TASK:
In the entries below, find each line with the word "Shop" and pull it out.

(Collected data)
----------

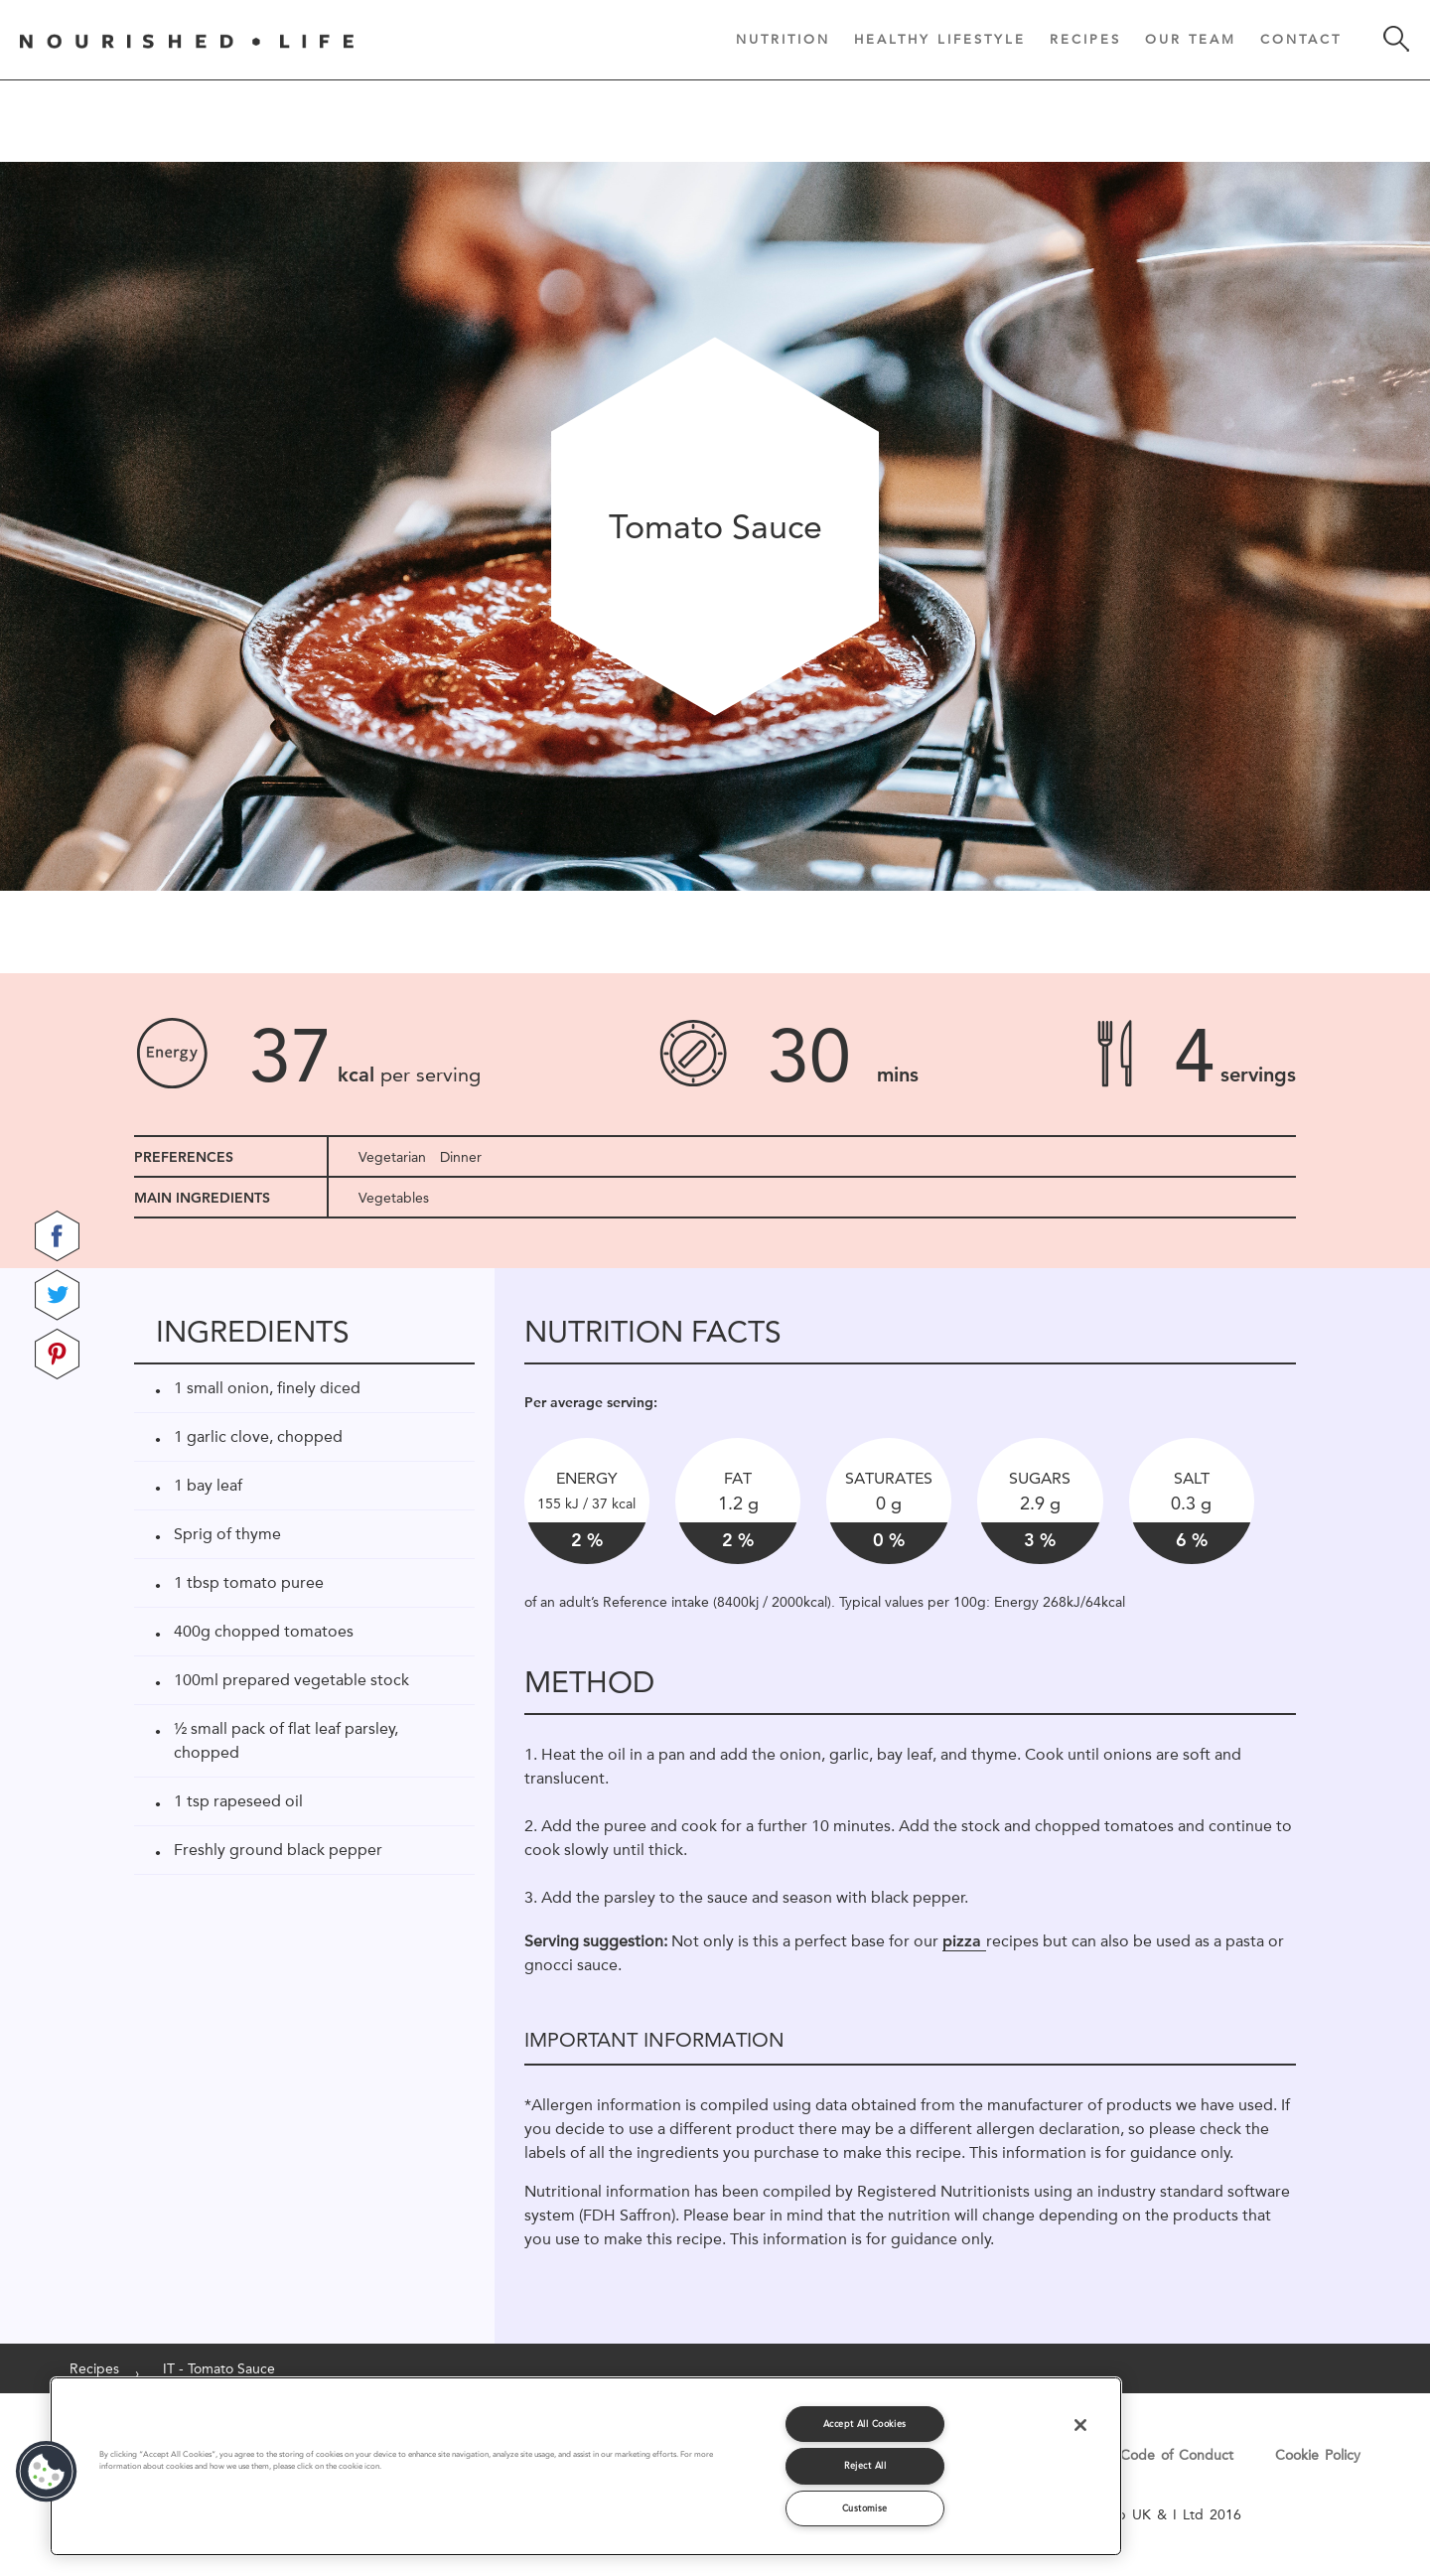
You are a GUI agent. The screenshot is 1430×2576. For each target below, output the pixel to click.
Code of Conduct (1176, 2455)
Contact (1301, 39)
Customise (865, 2508)
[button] (46, 2472)
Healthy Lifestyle (940, 39)
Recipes (1085, 39)
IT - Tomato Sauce (219, 2368)
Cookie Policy (1317, 2455)
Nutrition (783, 39)
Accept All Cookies (865, 2423)
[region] (586, 2466)
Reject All (865, 2465)
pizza (964, 1941)
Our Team (1190, 39)
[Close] (1080, 2425)
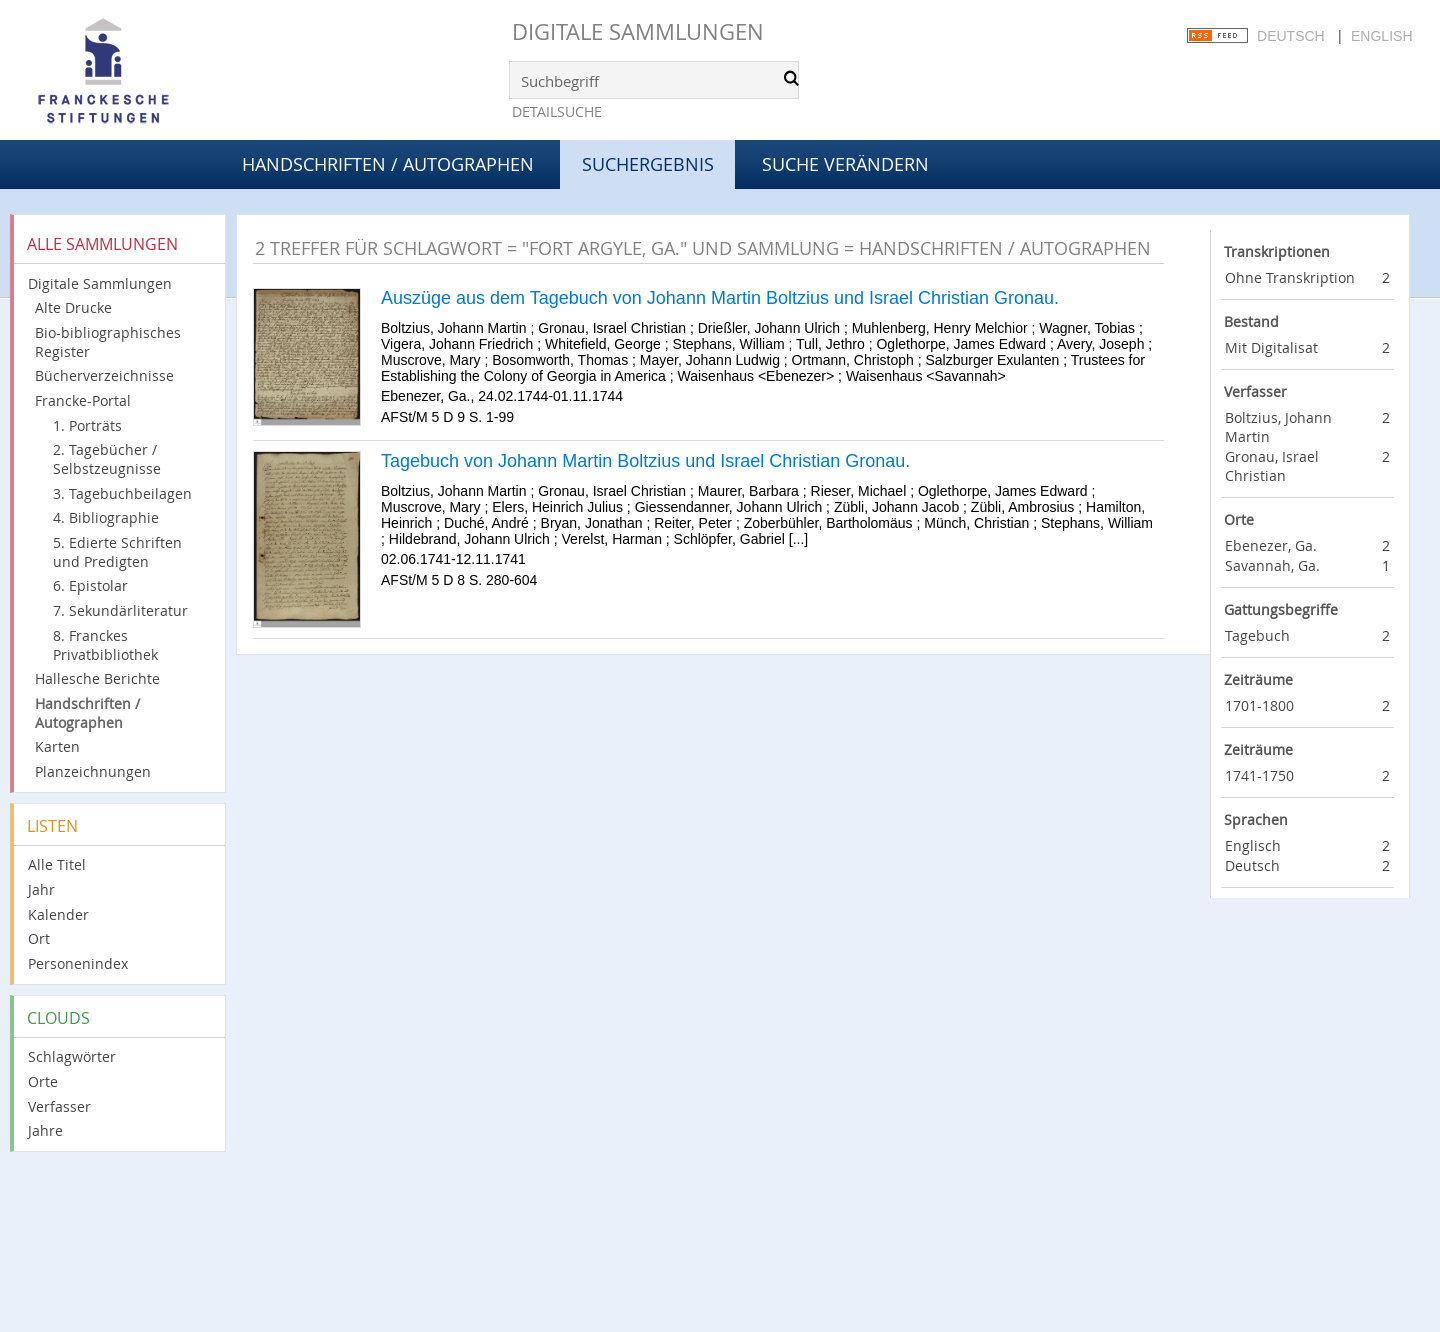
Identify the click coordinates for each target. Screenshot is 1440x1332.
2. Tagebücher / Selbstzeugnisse (107, 459)
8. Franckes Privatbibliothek (105, 645)
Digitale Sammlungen (638, 31)
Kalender (58, 914)
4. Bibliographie (106, 517)
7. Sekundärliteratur (120, 610)
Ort (39, 938)
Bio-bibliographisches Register (108, 342)
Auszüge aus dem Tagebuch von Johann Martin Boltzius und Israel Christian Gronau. (720, 298)
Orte (43, 1081)
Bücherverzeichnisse (104, 375)
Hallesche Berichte (97, 678)
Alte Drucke (73, 307)
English (1381, 36)
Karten (57, 746)
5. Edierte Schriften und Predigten (117, 552)
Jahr (41, 889)
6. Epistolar (90, 585)
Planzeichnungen (93, 771)
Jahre (45, 1130)
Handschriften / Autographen (388, 164)
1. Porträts (87, 425)
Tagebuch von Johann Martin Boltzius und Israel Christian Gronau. (645, 461)
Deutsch (1291, 36)
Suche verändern (845, 164)
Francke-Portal (83, 400)
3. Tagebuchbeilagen (122, 493)
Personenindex (78, 963)
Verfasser (59, 1106)
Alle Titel (57, 864)
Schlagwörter (72, 1056)
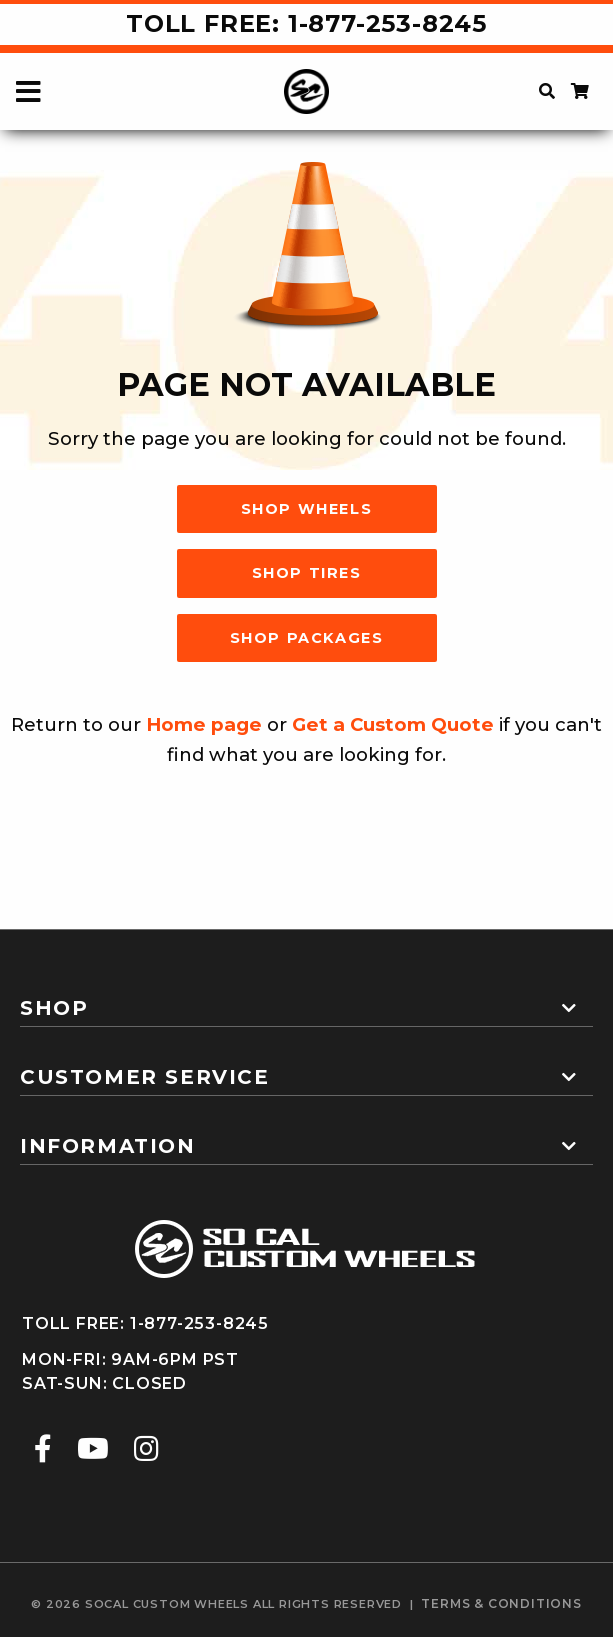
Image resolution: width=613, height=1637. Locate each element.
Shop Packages (307, 638)
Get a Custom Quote (393, 724)
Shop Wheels (307, 509)
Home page (204, 724)
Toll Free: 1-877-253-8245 (306, 23)
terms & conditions (501, 1603)
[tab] (306, 1000)
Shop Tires (307, 573)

----------

EXERCISE SOLUTION:
Shop Packages (307, 638)
Shop Wheels (307, 509)
Shop Tires (307, 573)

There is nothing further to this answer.